[Start of section]

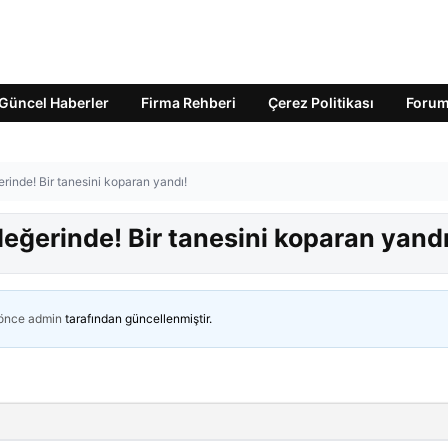
Güncel Haberler
Firma Rehberi
Çerez Politikası
Foru
inde! Bir tanesini koparan yandı!
eğerinde! Bir tanesini koparan yandı
 önce
admin
tarafından güncellenmiştir.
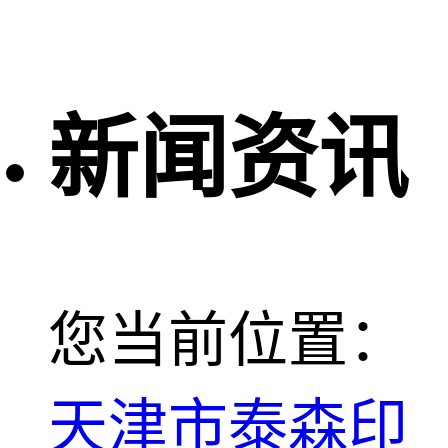
新闻资讯
您当前位置：
天津市泰森印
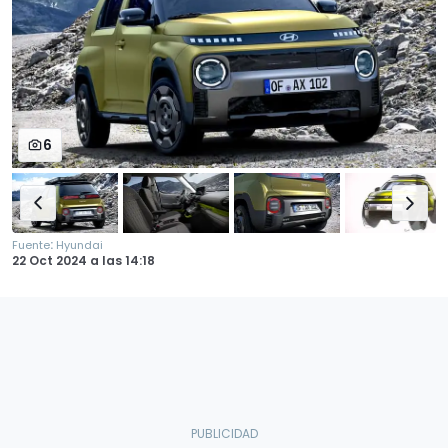
6
:
Fuente
Hyundai
22 Oct 2024
a las
14:18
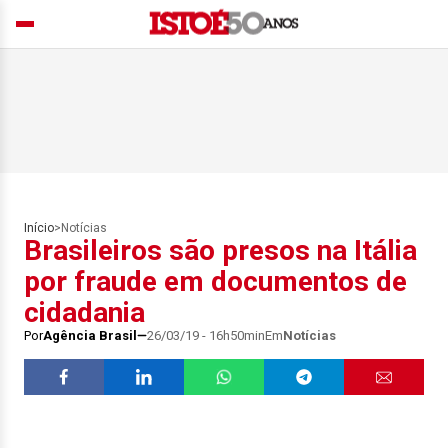
Início
>
Notícias
Brasileiros são presos na Itália
por fraude em documentos de
cidadania
Por
Agência Brasil
26/03/19 - 16h50min
Em
Notícias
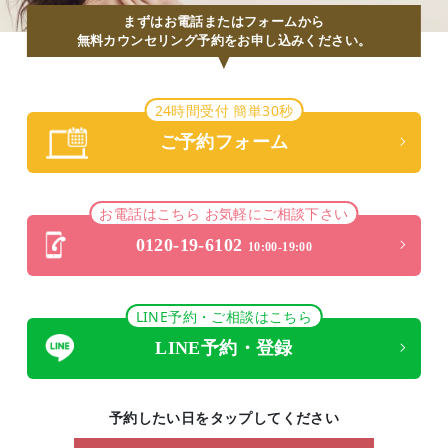
まずはお電話またはフォームから
無料カウンセリング予約をお申し込みください。
24時間受付 簡単30秒
ご予約フォーム
お電話はこちら お気軽にご相談下さい
0120-19-6102
10:00-19:00
LINE予約・ご相談はこちら
LINE予約・登録
予約したい日をタップしてください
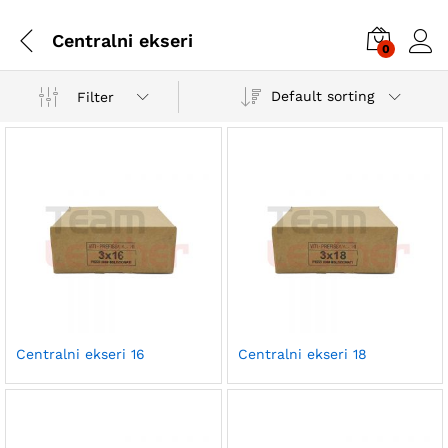
Centralni ekseri
0
Default sorting
Filter
Centralni ekseri 16
Centralni ekseri 18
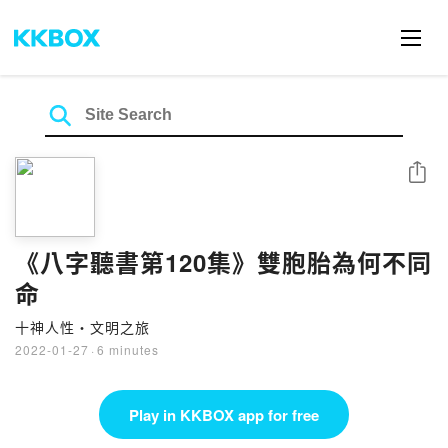
Share
《八字聽書第120集》雙胞胎為何不同
命
十神人性・文明之旅
2022-01-27
·
6 minutes
Play in KKBOX app for free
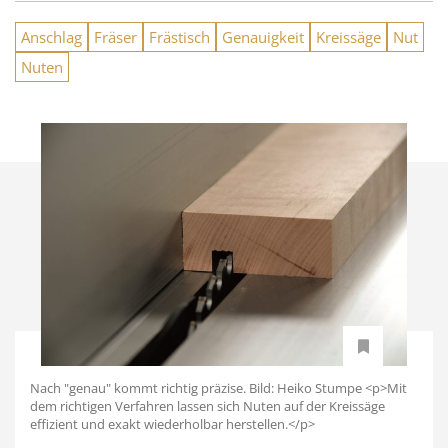
Anschlag
Fräser
Frästisch
Genauigkeit
Kreissäge
Nut
Nuten
Nach "genau" kommt richtig präzise. Bild: Heiko Stumpe <p>Mit
dem richtigen Verfahren lassen sich Nuten auf der Kreissäge
effizient und exakt wiederholbar herstellen.</p>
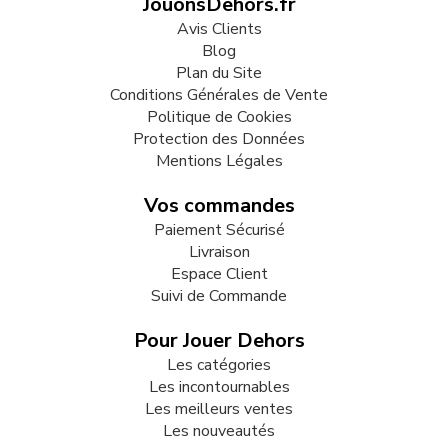
JouonsDehors.fr
Avis Clients
Blog
Plan du Site
Conditions Générales de Vente
Politique de Cookies
Protection des Données
Mentions Légales
Vos commandes
Paiement Sécurisé
Livraison
Espace Client
Suivi de Commande
Pour Jouer Dehors
Les catégories
Les incontournables
Les meilleurs ventes
Les nouveautés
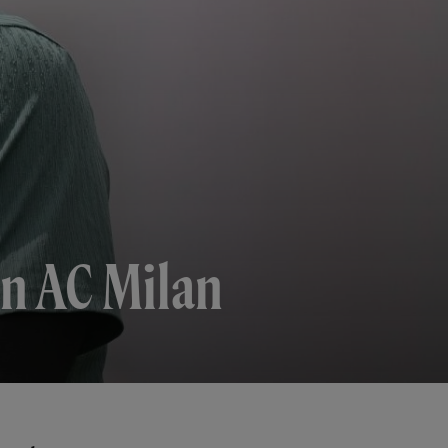
en AC Milan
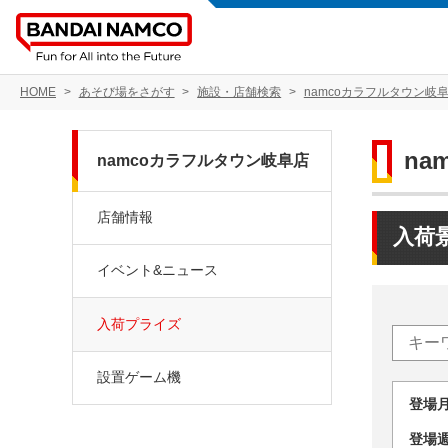
HOME
あそび場をさがす
施設・店舗検索
namcoカラフルタウン岐
na
namcoカラフルタウン岐阜店
店舗情報
入荷
イベント&ニュース
入荷プライズ
設置ゲーム機
登場
登場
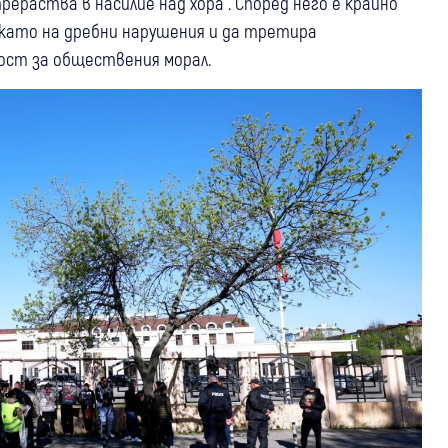
ераства в насилие над хора“. Според него е крайно
 като на дребни нарушения и да третира
ост за обществения морал.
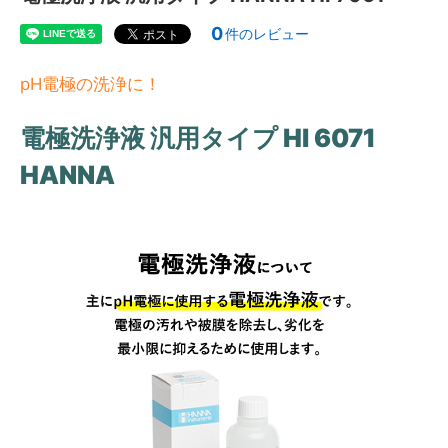
0
件のレビュー
pH電極の洗浄に！
電極洗浄液 汎用タイプ HI 6071
HANNA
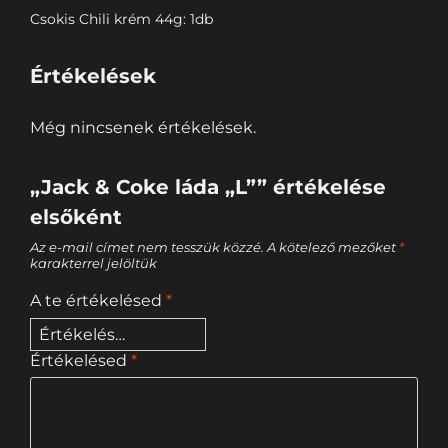
Csokis Chili krém 44g: 1db
Értékelések
Még nincsenek értékelések.
„Jack & Coke láda „L”” értékelése
elsőként
Az e-mail címet nem tesszük közzé.
A kötelező mezőket
*
karakterrel jelöltük
A te értékelésed
*
Értékelésed
*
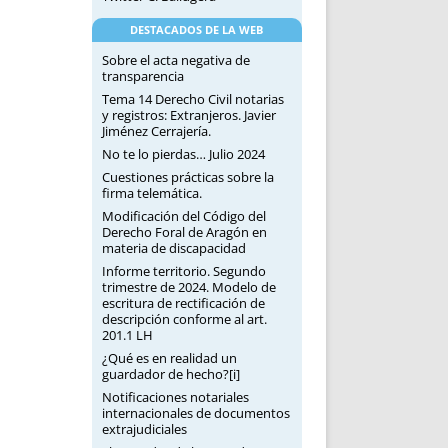
DESTACADOS DE LA WEB
Sobre el acta negativa de
transparencia
Tema 14 Derecho Civil notarias
y registros: Extranjeros. Javier
Jiménez Cerrajería.
No te lo pierdas… Julio 2024
Cuestiones prácticas sobre la
firma telemática.
Modificación del Código del
Derecho Foral de Aragón en
materia de discapacidad
Informe territorio. Segundo
trimestre de 2024. Modelo de
escritura de rectificación de
descripción conforme al art.
201.1 LH
¿Qué es en realidad un
guardador de hecho?[i]
Notificaciones notariales
internacionales de documentos
extrajudiciales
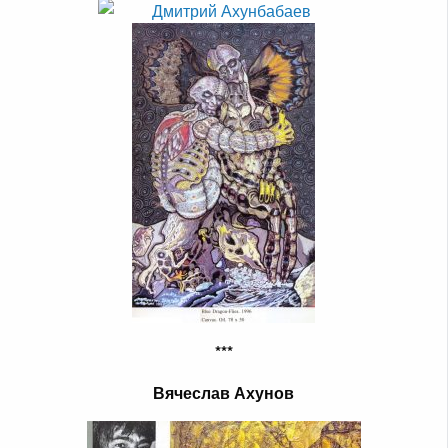
***
Вячеслав Ахунов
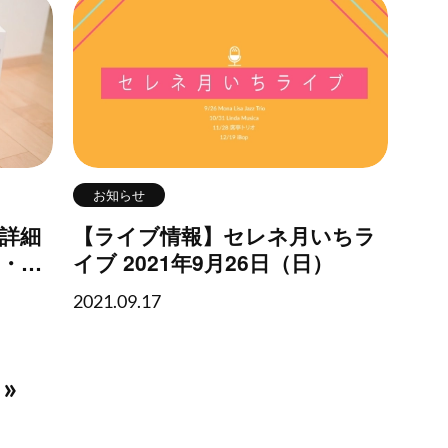
お知らせ
0 詳細
【ライブ情報】セレネ月いちラ
・オ
イブ 2021年9月26日（日）
othス
2021.09.17
»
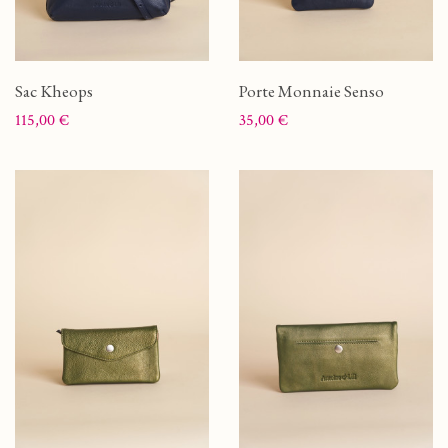
Sac Kheops
Porte Monnaie Senso
Prix
Prix
115,00 €
35,00 €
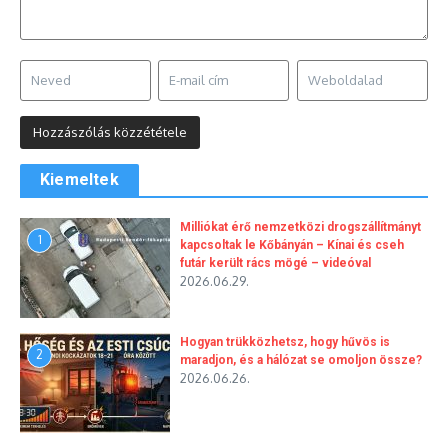
Kiemeltek
Milliókat érő nemzetközi drogszállítmányt
1
kapcsoltak le Kőbányán – Kínai és cseh
futár került rács mögé – videóval
2026.06.29.
Hogyan trükközhetsz, hogy hűvös is
2
maradjon, és a hálózat se omoljon össze?
2026.06.26.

[End of section]

> INSTRUCTIONS FOR THE TASK
Each line above that includes the word "Nuten" is to be copied.

> RESULT FOR THIS TASK
Nuten
dem richtigen Verfahren lassen sich Nuten auf der Kreissäge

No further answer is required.